Nepal Prime Minister Madhav Kumar Nepal on Sunday said he would quit for Maoist chief Prachanda, though he would be willing to make way for a consensus candidate if that could resolve the political crisis.
With the Maoists preparing for a massive protest rally against the 22-party ruling coalition, Nepal said Maoist chairman Pushpa Kamal Dahal could not be accepted as the prime minister as he has been instigating violence in the country.
Talking to reporters at the Tribhuvan University Teaching Hospital, where he had gone to see injured party cadres, Nepal said he was ready to pave the way for "other alternatives" but will not resign under pressure from the Maoists.
The Prime Minister visited the Teaching Hospital at Maharajgunj to enquire about health condition of those cadres who sustained serious injuries during an attack allegedly by Maoist cadres in Surkhet district in western Nepal.

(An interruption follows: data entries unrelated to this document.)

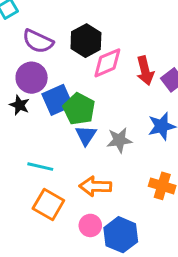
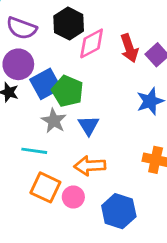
blue triangle: (86, 135) -> (89, 126), moved
gray star: (119, 140) -> (54, 121), moved, turned -30
pink circle: (90, 225) -> (73, 197), moved

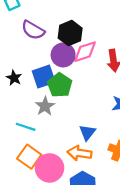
purple circle: (18, 64) -> (63, 55), moved
blue triangle: (89, 126) -> (87, 132), moved
orange arrow: (90, 166) -> (79, 153), moved
pink circle: (73, 197) -> (49, 168), size x1.6

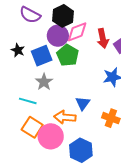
black star: (14, 78) -> (18, 50), moved
green pentagon: (60, 85) -> (68, 55), moved
orange arrow: (79, 153) -> (65, 117), moved

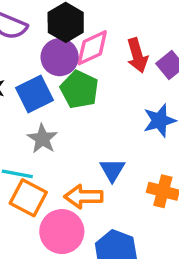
orange square: (32, 127) -> (28, 198), moved

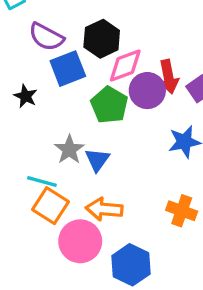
purple circle: (60, 57) -> (147, 91), moved
blue square: (35, 94) -> (68, 69), moved
blue triangle: (112, 170) -> (97, 160), moved

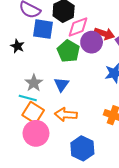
blue square: (68, 69) -> (43, 29), turned 30
red arrow: (168, 77) -> (104, 34), turned -60
gray star: (69, 150) -> (34, 83), moved
pink circle: (80, 241) -> (36, 133), moved

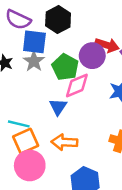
pink diamond: (78, 27) -> (77, 86), moved
gray star: (34, 83) -> (34, 61), moved
orange square: (33, 113) -> (26, 141), turned 35

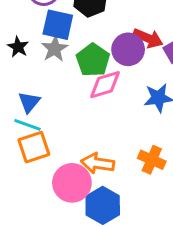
blue triangle: (58, 107) -> (29, 102), moved
orange arrow: (64, 142) -> (98, 163), moved
pink circle: (30, 165) -> (72, 183), moved

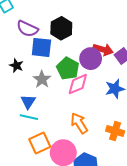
gray star: (55, 49) -> (42, 79), moved
orange square: (34, 147) -> (40, 143), moved
orange arrow: (98, 163) -> (79, 123), moved, turned 55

The Prime Minister's remarks came ahead of the Unified CPN-Maoists' planned protests starting from May 1 to topple the coalition government, coinciding with the May Day.
The Maoists have been preparing for the planned show of strength, conducting special training programmes for their cadres in different parts of the country.
The May 1 mass rally in Kathmandu is aimed at giving a final jolt to the government, against whom the Prachanda-led party has spearheaded a campaign.
Nepal accused the Maoists' of violating the Comprehensive Peace Accord by their continued acts of terror and violence.
He alleged that the Maoists' activities are obstructing the on-going peace process and the constitution drafting process in the country.
"If the Maoists do not mend their ways all other political parties should politically isolate the former rebels," he said.
He blamed the Maoists for assaulting the cadres of other political parties with a view "to impose their totalitarian rule in the country".
"It is unfortunate that the Maoists are creating anarchy and indulging in destructive activities at a time when the country needs cooperation, collaboration and peaceful atmosphere for efficiently managing the transitional period,"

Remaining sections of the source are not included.